Seine Neigungen galten sozialen
und künstlerischen Fragen,
weshalb er auch seit 1871 als Protektor der königlichen Museen wirkte.
Als er nach dem Tod seines Vaters am 9. März
1888 dessen Nachfolge antrat, war während der 99 Tage seiner
Regentschaft seine Gemahlin Viktoria Adelheid Maria Luise, Tochter der
englischen Königin Victoria, die maßgebende Persönlichkeit. Friedrich
II., der ihr in sentimentaler Anhänglichkeit verbunden war, wurde von
ihr beherrscht. Dazu mag beigetragen haben, daß er bei seinem
Regierungsantritt bereits ein todkranker Mann war. Die betreuenden
deutschen Ärzte hatten die Bösartigkeit seines Leidens frühzeitig
erkannt und gemeint, ihn durch eine Kehlkopfoperation retten zu können.

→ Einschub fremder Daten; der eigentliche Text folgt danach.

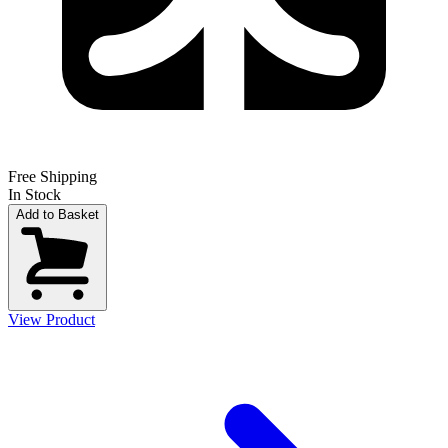
Free Shipping
In Stock
Add to Basket
View Product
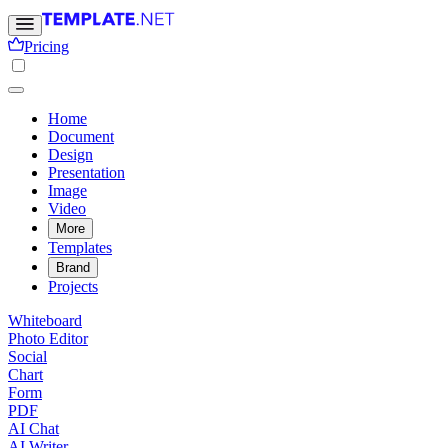
Pricing
Home
Document
Design
Presentation
Image
Video
More
Templates
Brand
Projects
Whiteboard
Photo Editor
Social
Chart
Form
PDF
AI Chat
AI Writer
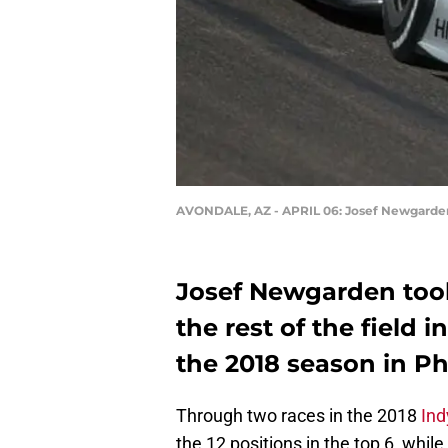
AVONDALE, AZ - APRIL 06: Josef Newgarden,
Josef Newgarden took
the rest of the field 
the 2018 season in Ph
Through two races in the 2018
Ind
the 12 positions in the top 6, whil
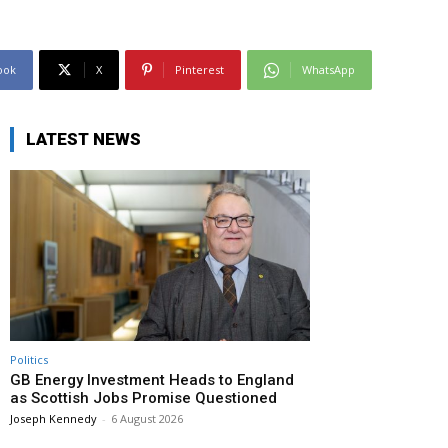
ook
X
Pinterest
WhatsApp
LATEST NEWS
Politics
GB Energy Investment Heads to England
as Scottish Jobs Promise Questioned
Joseph Kennedy
-
6 August 2026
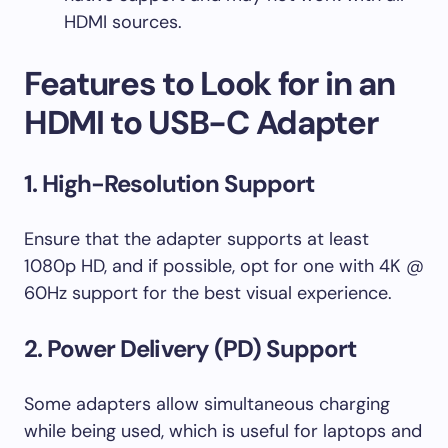
HDMI sources.
Features to Look for in an
HDMI to USB-C Adapter
1. High-Resolution Support
Ensure that the adapter supports at least
1080p HD, and if possible, opt for one with 4K @
60Hz support for the best visual experience.
2. Power Delivery (PD) Support
Some adapters allow simultaneous charging
while being used, which is useful for laptops and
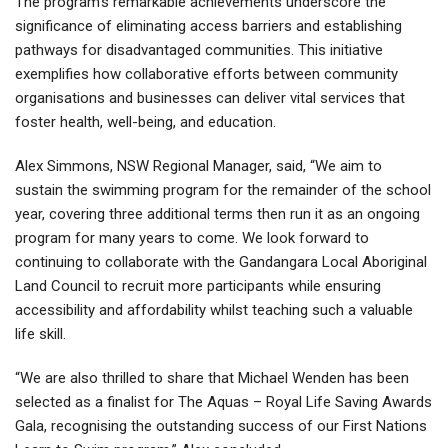
The program’s remarkable achievements underscore the
significance of eliminating access barriers and establishing
pathways for disadvantaged communities. This initiative
exemplifies how collaborative efforts between community
organisations and businesses can deliver vital services that
foster health, well-being, and education.
Alex Simmons, NSW Regional Manager, said, “We aim to
sustain the swimming program for the remainder of the school
year, covering three additional terms then run it as an ongoing
program for many years to come. We look forward to
continuing to collaborate with the Gandangara Local Aboriginal
Land Council to recruit more participants while ensuring
accessibility and affordability whilst teaching such a valuable
life skill.
“We are also thrilled to share that Michael Wenden has been
selected as a finalist for The Aquas – Royal Life Saving Awards
Gala, recognising the outstanding success of our First Nations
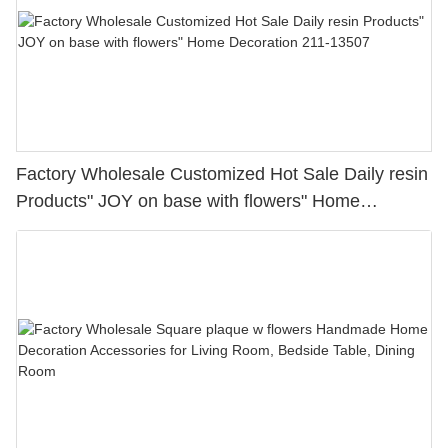
Factory Wholesale Customized Hot Sale Daily resin
Products" JOY on base with flowers" Home
Decoration 211-13507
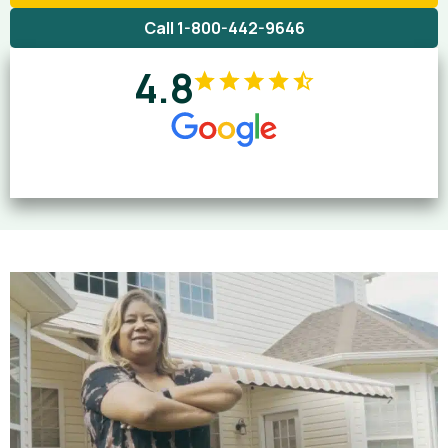
Call 1-800-442-9646
4.8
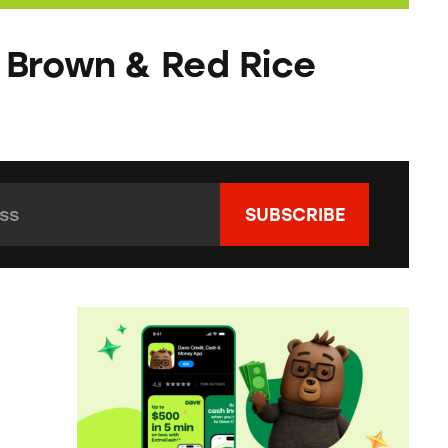
 Brown & Red Rice
s:
*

Die Vorbereitungen für die Operation waren schon getroffen, als die
Kronprinzessin verlangte, auch noch einen englischen Arzt zu
konsultieren. Dieser, Mackenzie, bestritt die Bösartigkeit der Krankheit
und verbürgte sich für einen guten Ausgang. Auch der bedeutende deutsche
Mediziner Rudolf Virchow bestritt nach einer mikroskopischen
Untersuchung eines Kehlkopfstückes des Kronprinzen, daß Spuren von Krebs
vorhanden wären. Doch hatte Virchow es unterlassen, sich davon zu
überzeugen, daß das ihm zur Untersuchung übersandte Stück von der
kranken Stelle stammte.
Als
die Heiserkeit und die Schmerzen des Kronprinzen zunahmen, begann
Mackenzie an seiner Diagnose zu zweifeln. Der schließlich
konsultierte österreichische Larynologe Schröter erklärte nach einer
Untersuchung, daß der Kronprinz noch 18 Monate zu leben habe. Über die
Durchführung einer Operation, deren Erfolg zweifelhaft sei, müsse der
Patient selbst entscheiden. Der Kronprinz lehnte einen Eingriff jedoch
ab. „Er litt und starb in beeindruckender Größe“ am 15. Juni 1888 nach
nur 99 Tagen der Regierung. Fürstliches Selbstbewußtsein und liberale
Neigungen hatten bei ihm stets im Widerstreit gelegen. Es ist daher auch
ungewiß, ob seine liberalen Freunde, darunter Franz von Roggenbach,
Gustav Freytag und Albrecht von Stosch, nachhaltigen Einfluß auf die
Reichspolitik hätten nehmen können, falls Friedrich III. ein längeres
Leben beschieden gewesen wäre.
Lit.: M. v. Poschinger, Kaiser Friedrich III., 3 Bde. (1899/1900); H. O.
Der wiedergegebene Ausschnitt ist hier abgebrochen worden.